In recent years, about three dozen states, municipalities and indigenous tribes have sued fossil fuel producers from whom they seek compensation for climate harms the claimants allege to have been caused by carbon pollution and/or corporate deception. So far, the results in courtrooms across the country have been mixed. Some courts have held that the claims are preempted by federal common and/or statutory law while others have held that the claims are not federally preempted and may proceed under state law theories of public nuisance, fraud, and/or negligence. Fossil fuel defendants have twice petitioned the U.S. Supreme Court to review climate accountability cases but were refused both times.
Now, fossil fuel defendants hope for tort immunity in climate cases through White House intervention.
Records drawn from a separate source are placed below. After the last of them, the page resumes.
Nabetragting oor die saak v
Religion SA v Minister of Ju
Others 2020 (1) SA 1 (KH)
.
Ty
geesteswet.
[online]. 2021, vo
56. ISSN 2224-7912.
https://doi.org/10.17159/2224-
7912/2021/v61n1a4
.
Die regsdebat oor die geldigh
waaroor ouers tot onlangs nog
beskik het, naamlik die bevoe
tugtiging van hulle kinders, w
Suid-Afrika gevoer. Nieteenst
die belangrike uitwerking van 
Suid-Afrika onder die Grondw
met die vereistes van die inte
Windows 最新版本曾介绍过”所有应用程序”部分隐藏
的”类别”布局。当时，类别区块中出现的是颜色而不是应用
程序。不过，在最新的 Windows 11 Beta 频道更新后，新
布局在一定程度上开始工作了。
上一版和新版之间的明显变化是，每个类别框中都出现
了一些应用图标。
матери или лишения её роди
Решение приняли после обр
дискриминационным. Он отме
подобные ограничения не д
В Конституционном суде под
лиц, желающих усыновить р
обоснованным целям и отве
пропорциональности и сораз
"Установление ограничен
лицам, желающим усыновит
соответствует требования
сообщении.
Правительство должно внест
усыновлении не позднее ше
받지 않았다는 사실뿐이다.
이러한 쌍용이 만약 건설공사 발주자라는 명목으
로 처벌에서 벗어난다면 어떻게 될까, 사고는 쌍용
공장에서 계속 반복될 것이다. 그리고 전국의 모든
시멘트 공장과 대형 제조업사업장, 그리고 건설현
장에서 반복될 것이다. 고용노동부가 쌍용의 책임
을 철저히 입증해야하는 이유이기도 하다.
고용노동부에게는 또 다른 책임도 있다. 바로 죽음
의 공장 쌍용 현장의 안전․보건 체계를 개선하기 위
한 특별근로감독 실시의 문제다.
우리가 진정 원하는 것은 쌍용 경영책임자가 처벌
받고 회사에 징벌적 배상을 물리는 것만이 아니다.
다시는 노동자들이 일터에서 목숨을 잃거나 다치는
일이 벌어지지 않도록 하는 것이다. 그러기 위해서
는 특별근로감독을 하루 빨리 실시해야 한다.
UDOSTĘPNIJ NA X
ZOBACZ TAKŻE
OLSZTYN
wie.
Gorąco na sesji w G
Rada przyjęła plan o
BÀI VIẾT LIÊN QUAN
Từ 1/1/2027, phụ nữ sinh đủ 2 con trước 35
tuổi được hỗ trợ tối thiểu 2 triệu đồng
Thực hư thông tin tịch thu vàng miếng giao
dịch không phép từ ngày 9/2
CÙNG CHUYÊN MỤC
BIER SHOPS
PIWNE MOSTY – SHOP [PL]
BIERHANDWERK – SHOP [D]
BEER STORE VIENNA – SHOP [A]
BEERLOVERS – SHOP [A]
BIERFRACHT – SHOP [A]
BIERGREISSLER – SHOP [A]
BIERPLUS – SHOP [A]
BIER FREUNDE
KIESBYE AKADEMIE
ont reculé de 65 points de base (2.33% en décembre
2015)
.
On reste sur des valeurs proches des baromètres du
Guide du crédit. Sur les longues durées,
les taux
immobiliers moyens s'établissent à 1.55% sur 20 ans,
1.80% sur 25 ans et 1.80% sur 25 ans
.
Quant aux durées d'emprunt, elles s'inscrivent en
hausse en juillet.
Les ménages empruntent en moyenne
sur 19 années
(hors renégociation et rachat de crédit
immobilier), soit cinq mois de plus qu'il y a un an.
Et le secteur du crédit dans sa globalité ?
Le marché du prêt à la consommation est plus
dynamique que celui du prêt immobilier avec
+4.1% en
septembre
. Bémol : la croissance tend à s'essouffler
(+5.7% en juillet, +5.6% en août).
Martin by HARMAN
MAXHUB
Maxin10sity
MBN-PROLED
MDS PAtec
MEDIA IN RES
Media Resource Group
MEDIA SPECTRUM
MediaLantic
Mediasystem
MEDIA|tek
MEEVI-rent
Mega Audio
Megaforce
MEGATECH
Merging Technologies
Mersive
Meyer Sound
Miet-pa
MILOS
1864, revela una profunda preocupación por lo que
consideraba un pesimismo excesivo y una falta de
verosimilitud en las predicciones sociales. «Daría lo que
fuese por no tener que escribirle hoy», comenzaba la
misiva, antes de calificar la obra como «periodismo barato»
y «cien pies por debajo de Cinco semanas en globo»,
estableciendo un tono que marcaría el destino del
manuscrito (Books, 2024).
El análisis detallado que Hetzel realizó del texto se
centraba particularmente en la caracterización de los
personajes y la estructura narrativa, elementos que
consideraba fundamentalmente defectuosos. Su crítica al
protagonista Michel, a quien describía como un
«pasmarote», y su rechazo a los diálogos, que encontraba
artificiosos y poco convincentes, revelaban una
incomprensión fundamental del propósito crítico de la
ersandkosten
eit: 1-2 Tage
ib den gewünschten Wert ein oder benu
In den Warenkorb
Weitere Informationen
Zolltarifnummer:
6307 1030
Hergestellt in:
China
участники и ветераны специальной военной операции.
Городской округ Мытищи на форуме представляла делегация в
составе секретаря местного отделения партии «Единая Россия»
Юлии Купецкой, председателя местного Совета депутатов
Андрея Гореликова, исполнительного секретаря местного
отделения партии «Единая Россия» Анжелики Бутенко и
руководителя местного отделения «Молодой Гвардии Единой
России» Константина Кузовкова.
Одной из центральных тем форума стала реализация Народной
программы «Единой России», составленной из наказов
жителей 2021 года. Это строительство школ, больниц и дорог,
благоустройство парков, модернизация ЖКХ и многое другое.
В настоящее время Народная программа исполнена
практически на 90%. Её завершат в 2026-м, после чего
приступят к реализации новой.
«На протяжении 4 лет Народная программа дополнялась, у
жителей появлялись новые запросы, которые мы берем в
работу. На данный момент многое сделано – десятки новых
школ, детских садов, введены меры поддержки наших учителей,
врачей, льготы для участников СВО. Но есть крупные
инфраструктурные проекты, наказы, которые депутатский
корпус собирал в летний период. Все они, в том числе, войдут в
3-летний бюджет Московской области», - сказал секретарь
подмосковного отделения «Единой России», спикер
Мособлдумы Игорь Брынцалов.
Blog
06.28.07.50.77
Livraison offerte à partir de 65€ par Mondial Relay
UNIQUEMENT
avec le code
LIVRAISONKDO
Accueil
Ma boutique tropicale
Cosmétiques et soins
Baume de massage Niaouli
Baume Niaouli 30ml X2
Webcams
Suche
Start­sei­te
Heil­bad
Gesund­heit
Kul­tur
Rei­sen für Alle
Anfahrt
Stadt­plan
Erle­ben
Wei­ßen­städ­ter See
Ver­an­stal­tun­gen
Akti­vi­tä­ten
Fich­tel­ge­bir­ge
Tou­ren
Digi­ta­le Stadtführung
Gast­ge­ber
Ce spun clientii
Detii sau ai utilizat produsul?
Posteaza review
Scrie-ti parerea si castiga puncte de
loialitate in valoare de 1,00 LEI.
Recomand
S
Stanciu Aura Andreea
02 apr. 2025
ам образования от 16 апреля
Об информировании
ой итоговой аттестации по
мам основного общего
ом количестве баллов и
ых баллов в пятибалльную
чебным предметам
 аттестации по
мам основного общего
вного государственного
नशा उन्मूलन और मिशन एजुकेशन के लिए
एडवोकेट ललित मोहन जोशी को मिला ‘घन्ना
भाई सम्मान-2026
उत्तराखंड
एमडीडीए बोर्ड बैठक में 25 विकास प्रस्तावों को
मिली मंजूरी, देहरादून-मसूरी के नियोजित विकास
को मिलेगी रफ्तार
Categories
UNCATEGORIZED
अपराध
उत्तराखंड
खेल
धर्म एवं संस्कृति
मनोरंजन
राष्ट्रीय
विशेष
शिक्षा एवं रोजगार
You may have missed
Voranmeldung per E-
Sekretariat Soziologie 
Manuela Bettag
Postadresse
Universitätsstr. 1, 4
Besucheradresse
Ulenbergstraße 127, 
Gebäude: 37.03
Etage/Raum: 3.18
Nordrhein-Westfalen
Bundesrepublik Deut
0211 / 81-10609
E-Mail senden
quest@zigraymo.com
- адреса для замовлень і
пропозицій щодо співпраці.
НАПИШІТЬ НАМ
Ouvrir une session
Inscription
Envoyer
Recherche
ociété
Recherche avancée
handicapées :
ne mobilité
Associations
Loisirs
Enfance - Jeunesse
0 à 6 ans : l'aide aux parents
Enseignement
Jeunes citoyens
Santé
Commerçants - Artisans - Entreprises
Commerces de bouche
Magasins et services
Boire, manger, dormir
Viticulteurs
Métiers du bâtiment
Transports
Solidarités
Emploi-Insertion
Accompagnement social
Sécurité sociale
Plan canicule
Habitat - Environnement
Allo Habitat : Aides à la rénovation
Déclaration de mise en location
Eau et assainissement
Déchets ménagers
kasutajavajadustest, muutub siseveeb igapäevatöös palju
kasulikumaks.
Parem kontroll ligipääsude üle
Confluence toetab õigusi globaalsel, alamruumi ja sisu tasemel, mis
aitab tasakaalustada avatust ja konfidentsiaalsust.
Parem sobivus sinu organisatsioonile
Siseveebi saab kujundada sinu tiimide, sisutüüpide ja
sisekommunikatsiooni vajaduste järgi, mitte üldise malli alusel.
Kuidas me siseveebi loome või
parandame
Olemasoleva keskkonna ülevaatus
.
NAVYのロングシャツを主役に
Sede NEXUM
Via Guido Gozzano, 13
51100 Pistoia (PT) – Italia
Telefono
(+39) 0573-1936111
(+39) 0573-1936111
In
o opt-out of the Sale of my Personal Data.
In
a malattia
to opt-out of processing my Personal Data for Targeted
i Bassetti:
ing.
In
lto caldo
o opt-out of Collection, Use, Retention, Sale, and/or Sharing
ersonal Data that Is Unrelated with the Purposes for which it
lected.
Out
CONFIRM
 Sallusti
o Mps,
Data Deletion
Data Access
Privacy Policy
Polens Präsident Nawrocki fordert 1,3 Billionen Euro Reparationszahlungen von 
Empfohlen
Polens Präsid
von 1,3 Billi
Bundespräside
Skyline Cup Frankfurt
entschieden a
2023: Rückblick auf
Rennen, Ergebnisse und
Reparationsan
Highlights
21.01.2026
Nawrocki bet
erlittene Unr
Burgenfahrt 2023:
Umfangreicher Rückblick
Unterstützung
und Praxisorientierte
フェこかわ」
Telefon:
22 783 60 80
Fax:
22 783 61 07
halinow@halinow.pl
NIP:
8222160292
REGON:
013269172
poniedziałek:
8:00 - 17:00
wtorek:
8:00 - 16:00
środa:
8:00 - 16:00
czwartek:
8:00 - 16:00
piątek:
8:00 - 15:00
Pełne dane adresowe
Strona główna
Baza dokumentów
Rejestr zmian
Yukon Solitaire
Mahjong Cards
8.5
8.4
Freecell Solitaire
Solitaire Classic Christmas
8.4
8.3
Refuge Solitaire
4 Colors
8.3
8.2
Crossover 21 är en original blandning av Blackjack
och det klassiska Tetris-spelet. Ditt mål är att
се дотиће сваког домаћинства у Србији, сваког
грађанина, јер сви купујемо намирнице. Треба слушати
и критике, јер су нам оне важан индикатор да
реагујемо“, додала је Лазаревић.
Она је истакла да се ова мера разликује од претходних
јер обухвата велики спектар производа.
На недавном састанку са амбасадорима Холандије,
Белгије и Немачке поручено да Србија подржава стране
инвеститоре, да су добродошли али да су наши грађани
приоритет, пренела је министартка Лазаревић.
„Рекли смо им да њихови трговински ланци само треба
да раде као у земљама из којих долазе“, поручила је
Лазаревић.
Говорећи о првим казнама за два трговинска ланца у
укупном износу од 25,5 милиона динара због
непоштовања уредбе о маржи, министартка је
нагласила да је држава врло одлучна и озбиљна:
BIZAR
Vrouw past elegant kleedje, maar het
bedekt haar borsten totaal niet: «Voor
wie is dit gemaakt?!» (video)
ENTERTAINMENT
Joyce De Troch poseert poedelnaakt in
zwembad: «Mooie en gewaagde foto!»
On April 8, 2025, President Trump issued an Executive Order, “Protecting American Energy from State Overreach,” declaring all such cases, whether pending or still in planning stages, to be invalidated under federal and/or constitutional authority. The order directed Attorney General Pam Bondi to “identify all State and local laws, regulations, causes of action, policies, and practices (collectively, State laws) burdening the identification, development, siting, production, or use of domestic energy resources that are or may be unconstitutional, preempted by Federal law, or otherwise unenforceable.”
Pursuant to that directive, the Department of Justice promptly filed actions against the states of Hawaii and Michigan that seek to prevent them from pursuing climate accountability actions that they had been preparing to file. “These burdensome and ideologically motivated laws and lawsuits threaten American energy independence and our country’s economic and national security,” Attorney General Pamela Bondi said in a statement from the Justice Department, noting the office hopes to stop “these illegitimate impediments to the production of affordable, reliable energy that Americans deserve.”
These efforts by the president and his administration to quash cases that several courts (including the Supreme Courts of Hawaii and Colorado) have ruled are valid causes of action that can proceed under relevant state laws now present several provocative legal issues to be decided, including (not exhaustively) questions about separation of powers between the executive and judicial branches of government, state sovereignty under Article X of the U.S. Constitution, the reach and limits of executive federal preemption, and matters of procedural and substantive due process.
Whereas the president claims climate accountability actions hinder his energy policy and run afoul of his declaration in January 2025 of a national energy emergency for which he demanded increased fossil fuel production and supply, the claimants deny that their cases interfere with any such objectives. According to Karen Zraick’s New York Times article, “An Effort to Kill Off Lawsuits Against Oil Giants Is Gaining Steam,” claimants contend they seek to hold fossil fuel producers liable for violations of state tort laws, e.g. for alleged misrepresentations to the public about foreseeable climate harm from defendants’ fossil fuel activities, rather than seek to set or modify federal energy regulation or policy.
In other words, claimants generally assert that fossil fuel companies can produce all the oil, coal and natural gas they want, but cannot with impunity lie about how their doing so has caused and will cause enormous climate-related loss of lives, property and public resources.
How will these matters be decided? Of course, only time will tell. But we are undoubtedly at an inflection point in a conflict between state sovereignty and executive power, the result of which may determine who will pay the enormous running tab for fossil-fuel related climate harm.